- Music
- 05 May 06
Playing a rare Irish show (the first since their ‘Erase/Rewind’ era pomp) the Malmo outfit had the air of arriving superstars – a necessary deception fans were happy to play along with.
If The Cardigans are a band in an irreversible commercial tailspin – as their record sales attest – it is a decline which they have chosen to ignore.
Playing a rare Irish show (the first since their ‘Erase/Rewind’ era pomp) the Malmo outfit had the air of arriving superstars – a necessary deception fans were happy to play along with.

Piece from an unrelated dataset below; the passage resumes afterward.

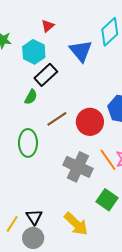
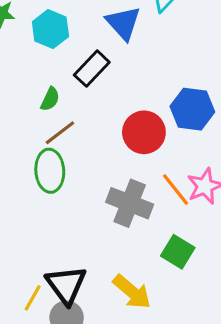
black rectangle: (46, 75) -> (92, 69), moved
brown line: (57, 119) -> (60, 133), moved
black triangle: (34, 217) -> (66, 285), size x1.6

At their peak, it was common to point out the distance between The Cardigans' frontwoman Nina Persson, a vision of tresses and cheekbones, and the group’s pot bellied, greasy mopped rank and file.

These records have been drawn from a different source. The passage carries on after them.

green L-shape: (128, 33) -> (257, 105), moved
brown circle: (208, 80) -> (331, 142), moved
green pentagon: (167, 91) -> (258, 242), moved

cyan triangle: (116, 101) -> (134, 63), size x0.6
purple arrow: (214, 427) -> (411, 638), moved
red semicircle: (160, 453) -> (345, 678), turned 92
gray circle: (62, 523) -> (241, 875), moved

If anything, the years have emphasised Persson’s vitality – her cloud-scraping vocals anchored last year’s Super Extra Gravity LP, a suite of torch-songs that deserved better than what it got: the status of interesting footnote.

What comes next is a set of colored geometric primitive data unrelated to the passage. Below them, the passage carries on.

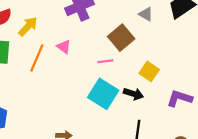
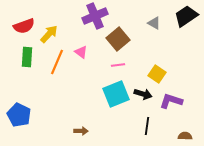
brown square: (121, 38) -> (118, 39), moved
cyan square: (103, 94) -> (116, 94), turned 36
purple L-shape: (179, 98) -> (171, 101), moved

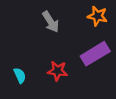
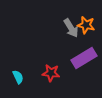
gray arrow: (51, 22) -> (71, 28), moved

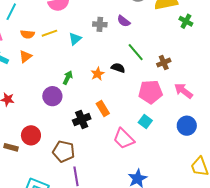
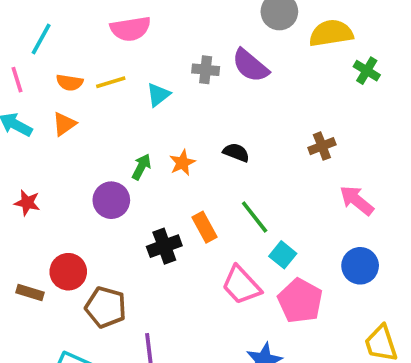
purple semicircle: (124, 21) -> (250, 66), size x1.5
green line: (136, 52) -> (255, 217), moved
orange star: (97, 74) -> (182, 163), moved
pink pentagon: (150, 92) -> (300, 301), moved, turned 30
brown pentagon: (64, 151) -> (106, 307), moved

The Cardigans have announced that this tour is ‘for the fans’: a coded acceptance that they don’t expect all the dates to sell-out and thus feel under no obligation to trot out all the hits they are sick of playing. They proved true to this implication, with a set that leaned heavily on Super Extra Gravity’s slow-build torch songs.
Forays into their songbook focused on the gnarlier end of the Cardigans catalogue. So 'My Favourite Game' arrived lurching and ill-tempered; slow building and sulky, 'Erase/Rewind' was an anthem that had forgot what it is to be anthemic. Nobody asked for 'Love Fool' and The Cardigans did not play it. Life in the shadow of old glories, may not, one senses, be all that much of a burden.